Using Virtual Reality To Save Wildlife May Be VR’s Most Noble Use Yet

If you want people to care about something then you need to give them a reason to care and the first step is exposure. It’s easy to tell the public that many of our planet’s species are facing extinction, but showing people by transporting them to the habitats these animals call home isn’t easy. After all, most people simply don’t have the means to go on an African safari.

That’s where a new project using virtual reality comes into play. Visitors to
Jardin d’Acclimatation , Paris’ oldest theme park, are now being welcomed into a new exhibit called Wild Immersion that gives them a 360 degree view of some of the world’s most remote places and the wildlife that lives there. Combining the VR headsets with moving seats, visitors are practically teleported into landscapes most people have only seen in the pages of National Geographic.

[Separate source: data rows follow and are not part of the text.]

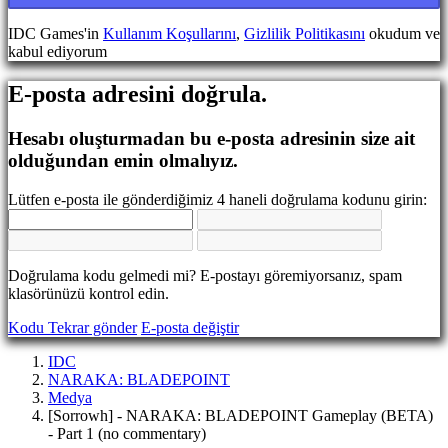
Dil
değiştir
IDC Games'in
Kullanım Koşullarını
,
Gizlilik Politikasını
okudum ve
kabul ediyorum
AR
BS
E-posta adresini doğrula.
CS
DA
DE
Hesabı oluşturmadan bu e-posta adresinin size ait
EL
olduğundan emin olmalıyız.
EN
ES
Lütfen e-posta ile gönderdiğimiz 4 haneli doğrulama kodunu girin:
FI
FR
HR
IT
Doğrulama kodu gelmedi mi? E-postayı göremiyorsanız, spam
JA
klasörünüzü kontrol edin.
KO
NL
Kodu Tekrar gönder
E-posta değiştir
NO
PL
IDC
PT
NARAKA: BLADEPOINT
RO
Medya
RU
[Sorrowh] - NARAKA: BLADEPOINT Gameplay (BETA)
SR
- Part 1 (no commentary)
SV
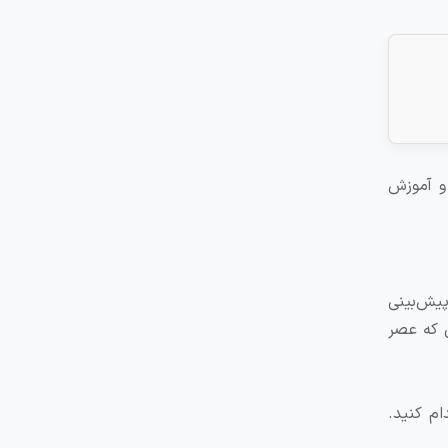
 و آموزش
‌شود. برای مثال طبق جدول ارائه شده برای سال ۱۴۰۲، برگزاری این آزمون ۱۱ بار پیش‌بینی
ر صورتی که صبح برگزار شود ساعت ۹:۰۰ و در صورتی که عصر
ید با مراجعه به سایت سامانه جامعه امور دانشجویان (سجاد) به نشانی www.saorg.ir اقدام کنید.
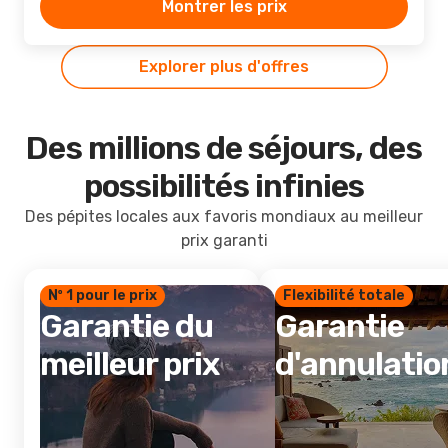
Montrer les prix
Explorer plus d'offres
Des millions de séjours, des
possibilités infinies
Des pépites locales aux favoris mondiaux au meilleur
prix garanti
Nº 1 pour le prix
Flexibilité totale
Garantie du
Garantie
meilleur prix
d'annulatio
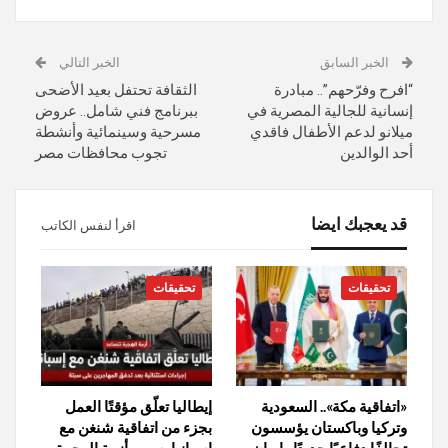
الخبر السابق
الخبر التالي
“افرح وفرّحهم”.. مبادرة
الثقافة تحتفل بعيد الأضحى
إنسانية للجالية المصرية في
ببرنامج فني شامل.. عروض
ميلانو لدعم الأطفال فاقدي
مسرحية وسينمائية وأنشطة
أحد الوالدين
تجوب محافظات مصر
قد يعجبك ايضا
اقرأ لنفس الكاتب
تحقيقات
تحقيقات
«اتفاقية مكة».. السعودية
إيطاليا تعلّق مؤقتًا العمل
وتركيا وباكستان يؤسسون
بجزء من اتفاقية شنغن مع
تحالفًا دفاعيًا جديدًا وإيران
إسبانيا بسبب أزمة الهجرة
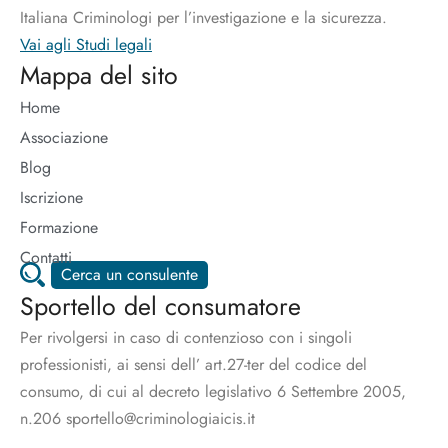
Italiana Criminologi per l’investigazione e la sicurezza.
Vai agli Studi legali
Mappa del sito
Home
Associazione
Blog
Iscrizione
Formazione
Contatti
Cerca un consulente
Sportello del consumatore
Per rivolgersi in caso di contenzioso con i singoli
professionisti, ai sensi dell’ art.27-ter del codice del
consumo, di cui al decreto legislativo 6 Settembre 2005,
n.206 sportello@criminologiaicis.it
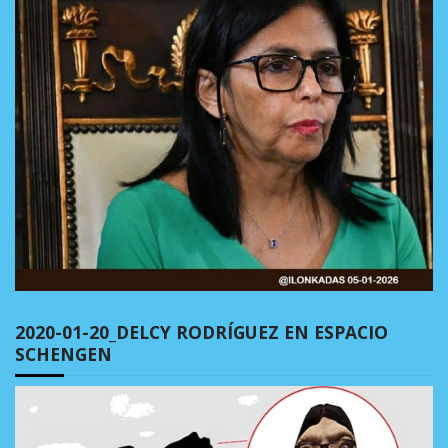
2020-01-20_DELCY RODRÍGUEZ EN ESPACIO
SCHENGEN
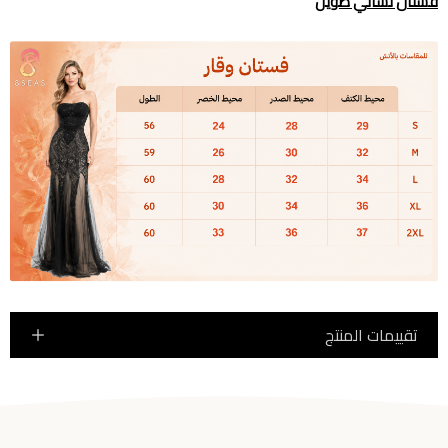
فستان نسائي طويل
تقييمات المنتج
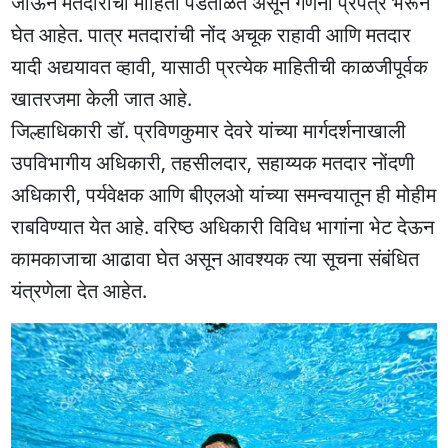
जाऊन मतदारांची माहिती पडताळत असून गणना प्रपत्र भरून
घेत आहेत. पात्र मतदारांची नोंद अचूक राहावी आणि मतदार
यादी अद्ययावत व्हावी, यासाठी प्रत्येक माहितीची काळजीपूर्वक
खातरजमा केली जात आहे.
जिल्हाधिकारी डॉ. प्रविणकुमार देवरे यांच्या मार्गदर्शनाखाली
उपविभागीय अधिकारी, तहसीलदार, सहाय्यक मतदार नोंदणी
अधिकारी, पर्यवेक्षक आणि बीएलओ यांच्या समन्वयातून ही मोहीम
राबविण्यात येत आहे. वरिष्ठ अधिकारी विविध भागांना भेट देऊन
कामकाजाचा आढावा घेत असून आवश्यक त्या सूचना संबंधित
यंत्रणेला देत आहेत.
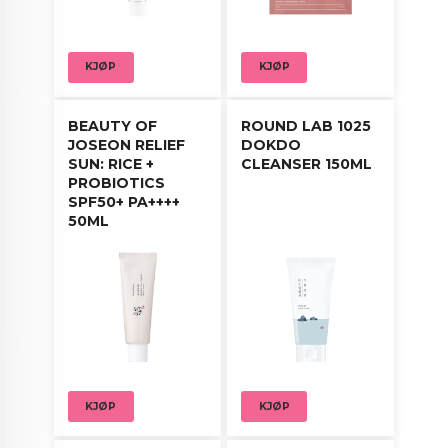
KJØP
KJØP
BEAUTY OF
ROUND LAB 1025
JOSEON RELIEF
DOKDO
SUN: RICE +
CLEANSER 150ML
PROBIOTICS
SPF50+ PA++++
50ML
KJØP
KJØP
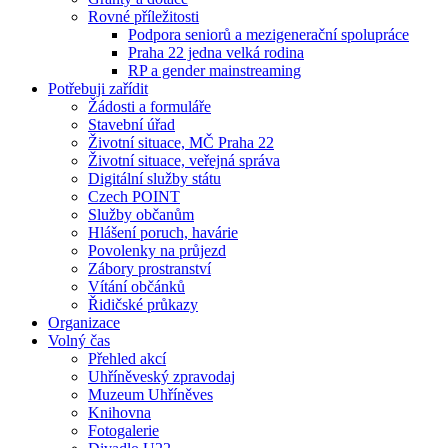
Rovné příležitosti
Podpora seniorů a mezigenerační spolupráce
Praha 22 jedna velká rodina
RP a gender mainstreaming
Potřebuji zařídit
Žádosti a formuláře
Stavební úřad
Životní situace, MČ Praha 22
Životní situace, veřejná správa
Digitální služby státu
Czech POINT
Služby občanům
Hlášení poruch, havárie
Povolenky na průjezd
Zábory prostranství
Vítání občánků
Řidičské průkazy
Organizace
Volný čas
Přehled akcí
Uhříněveský zpravodaj
Muzeum Uhříněves
Knihovna
Fotogalerie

The goal of the project is to put “people into the wild so that they understand the importance of preserving biodiversity,” project founder Adrien Moisson said at last month’s launch. Famed British primatologist Jane Goodall is one of the project’s sponsors and her institute worked with Moisson, a former veterinarian, to find a way that technology could be used to take people to these exotic locations, while leaving a completely zero carbon footprint.

Moisson began gathering footage of wildlife from around the planet using 360 degree cameras and documenting hours of footage. He eventually accumulated over 200 species across 40 different countries. There were a few mishaps along the way though. For example, a curious lion ate one of his cameras and an elephant crushed another. In the end though, Moisson was able to edit the footage that at times had him face-to-face with deadly snakes into six productions to be shown in the Wild Immersion’s exhibit.

So far, the Moisson’s films and the exhibit have been wildly popular with the park’s visitors. “People have to love nature and animals in their natural environment,” Moisson said. Visitors to the park who watch all six films are virtually transported to every type of natural environment on the planet from the bush of Tanzania to Australia’s Great Barrier Reef to the tundra of the Arctic. While the VR experience is of course great fun and entertaining for all, the real goal is that each person walks away with a little more appreciation for Earth’s many threatened species and a desire to protect them for future generations.

“What we want to do with this attraction is to fill our visitors with wonder and to raise awareness as much as possible to the urgency and necessity to preserve wildlife,” Moisson said.